EXERCISE OBJECTIVE: Every record below should be transcribed exactly. Omit the images.

TASK MATERIAL:
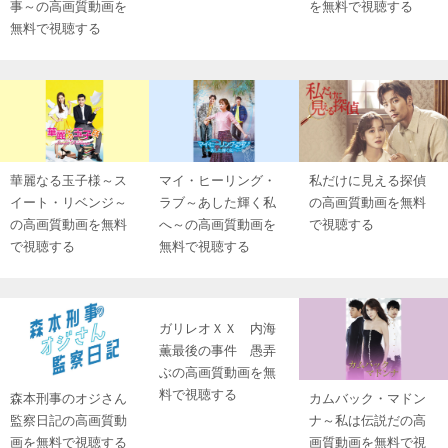
事～の高画質動画を
を無料で視聴する
無料で視聴する
華麗なる玉子様～ス
マイ・ヒーリング・
私だけに見える探偵
イート・リベンジ～
ラブ～あした輝く私
の高画質動画を無料
の高画質動画を無料
へ～の高画質動画を
で視聴する
で視聴する
無料で視聴する
ガリレオＸＸ 内海
薫最後の事件 愚弄
ぶの高画質動画を無
料で視聴する
森本刑事のオジさん
カムバック・マドン
監察日記の高画質動
ナ～私は伝説だの高
画を無料で視聴する
画質動画を無料で視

RESPONSE TO THE EXERCISE:
事～の高画質動画を
を無料で視聴する
無料で視聴する
華麗なる玉子様～ス
マイ・ヒーリング・
私だけに見える探偵
イート・リベンジ～
ラブ～あした輝く私
の高画質動画を無料
の高画質動画を無料
へ～の高画質動画を
で視聴する
で視聴する
無料で視聴する
ガリレオＸＸ 内海
薫最後の事件 愚弄
ぶの高画質動画を無
料で視聴する
森本刑事のオジさん
カムバック・マドン
監察日記の高画質動
ナ～私は伝説だの高
画を無料で視聴する
画質動画を無料で視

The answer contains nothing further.